Maria Teresa Brassiolo, presidente di Transparency International Italia, avverte:   “I governi futuri dovranno mantenere l’anticorruzione in cima alla loro agenda politica: non siamo solo noi addetti del mestiere a richiederlo, ma i cittadini e le imprese che non ne possono più di veder distrutto il frutto del loro lavoro per corruzione o negligenza nell’uso delle risorse pubbliche”.
Fa riflettere un dato diffuso dalla Coorte dei Conti: la corruzione in Italia fa lievitare i prezzi per le grandi opere pubbliche fino al 40 per cento in più.
Sono impressionanti le cifre dell'evasione fiscale e dell'economia sommersa.  Secondo uno studio della Banca d'Italia il valore complessivo dell'evasione ammonta a circa 470 miliardi di euro, 280 per l’evasione fiscale e contributiva e 187 per l’economia illegale.
Nel 1981 l’evasione fiscale in Italia ammontava a circa 54 miliardi di euro (28mila miliardi dell'epoca). Una cifra equivalente al 7-8% del Prodotto interno lordo. Trent’anni dopo, secondo l’Istat, ha raggiunto più del 18% del Pil.

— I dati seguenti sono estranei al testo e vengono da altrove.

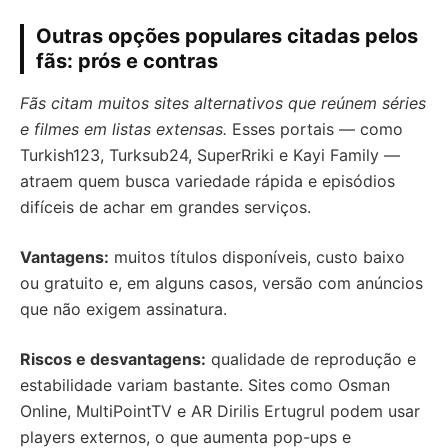
Outras opções populares citadas pelos
fãs: prós e contras
Fãs citam muitos sites alternativos que reúnem séries
e filmes em listas extensas.
Esses portais — como
Turkish123, Turksub24, SuperRriki e Kayi Family —
atraem quem busca variedade rápida e episódios
difíceis de achar em grandes serviços.
Vantagens:
muitos títulos disponíveis, custo baixo
ou gratuito e, em alguns casos, versão com anúncios
que não exigem assinatura.
Riscos e desvantagens:
qualidade de reprodução e
estabilidade variam bastante. Sites como Osman
Online, MultiPointTV e AR Dirilis Ertugrul podem usar
players externos, o que aumenta pop-ups e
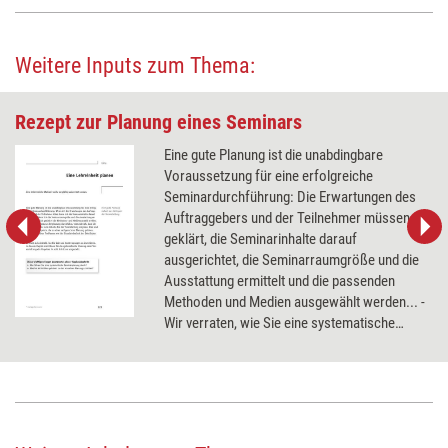
Weitere Inputs zum Thema:
Rezept zur Planung eines Seminars
Eine gute Planung ist die unabdingbare
Voraussetzung für eine erfolgreiche
Seminardurchführung: Die Erwartungen des
Auftraggebers und der Teilnehmer müssen
geklärt, die Seminarinhalte darauf
ausgerichtet, die Seminarraumgröße und die
Ausstattung ermittelt und die passenden
Methoden und Medien ausgewählt werden... -
Wir verraten, wie Sie eine systematische
Seminarplanung durchführen und welche
Aktivitäten zu den einzelnen Planungsschritten
gehören.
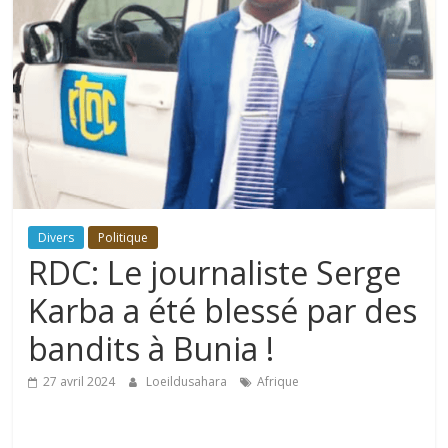
Divers
Politique
RDC: Le journaliste Serge
Karba a été blessé par des
bandits à Bunia !
27 avril 2024
Loeildusahara
Afrique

Il sommerso nel 2008 era pari al 31,1% del Pil, di cui il 18,5% riconducibile alla fuga dal fisco e il 12,6% legato alla criminalità. Tra il 2006 e il 2008, la crescita, esponenziale, è stata quindi di 6,5 punti percentuali.

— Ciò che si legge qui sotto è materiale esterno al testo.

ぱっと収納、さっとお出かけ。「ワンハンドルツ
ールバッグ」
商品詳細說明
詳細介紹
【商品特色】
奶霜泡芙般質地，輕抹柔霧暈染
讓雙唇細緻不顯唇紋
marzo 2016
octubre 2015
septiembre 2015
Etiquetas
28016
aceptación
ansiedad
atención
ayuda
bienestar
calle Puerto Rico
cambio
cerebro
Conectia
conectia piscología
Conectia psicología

E la nostra regione? L'evasione fiscale in Umbria è stimata in quasi 4 miliardi di euro ogni anno. Il dato è tratto dal rapporto di una commissione istituita dal governo nel 2011.
La Corte dei Conti stima che il peso della corruzione nel territorio regionale sia di 500 milioni: quasi 42 milioni di euro ogni mese.

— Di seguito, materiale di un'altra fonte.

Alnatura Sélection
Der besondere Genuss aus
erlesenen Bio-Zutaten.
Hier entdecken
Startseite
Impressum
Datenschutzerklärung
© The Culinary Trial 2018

Un dato diffuso dalla Fondazione Caponnetto certifica che in Umbria la criminalità fattura 2 miliardi di euro ogni anno.
Una  indagine conoscitiva sulle infiltrazioni mafiose in Umbria, condotta per quasi due anni dalla Commissione antimafia del Consiglio regionale, presieduta da Paolo Brutti, certifica che l'Umbria, "al pari di altre realtà regionali, è territorio ambìto dalle organizzazioni criminali di stampa mafioso che si sono già insediate in modo clandestino nel territorio, soprattutto quello perugino, facendo affari nei settori del riciclaggio di denaro sporco, degli appalti e del narcotraffico, senza per questo creare situazioni di dominio o di controllo totale del territorio che resta tipico di alcune aree del sud Italia".

La Commissione regionale evidenzia però "il rischio di sottovalutazione del fenomeno delle infiltrazioni mafiose da parte di istituzioni, partiti ed operatori, in particolare dei settori finanziario e del comparto edilizio".

Il presidente Paolo Brutti ha messo in particolare evidenza i settori in cui più opera la malavita, evidenziando quello predominante del riciclaggio di denaro sporco che in Umbria coinvolge enormi quantità di denaro liquido proveniente da "traffico di droga, armi ed esseri umani (prostituzione) e delle acquisizioni di attività economiche ad alto tenore di denaro liquido di provenienza illecita".

Secondo un rapporto della Dia, la Direzione nazionale antimafia (2010) l'Umbria è la quarta regione a rischio mafia fra quelle del nord Italia.
Assoimpresa ha denunciato la presenza nel territorio regionale di circa 40 reti usuraie, con 300 persone coinvolte.
La vigilanza contro tutte le mafie rimane però alta: la regione Umbria ha istituito una Commissione regionale antimafia per monitorare e contrastare eventuali infiltrazioni criminali e per dotarsi di strumenti utili alla lotta ed alla prevenzione contro la criminalità.
L'Umbria, prima fra tutte le regioni italiane, ha istituito una legge che stabilisce che il 21 marzo sia la “Giornata della Memoria e dell’Impegno” in memoria di tutte le vittime delle mafie.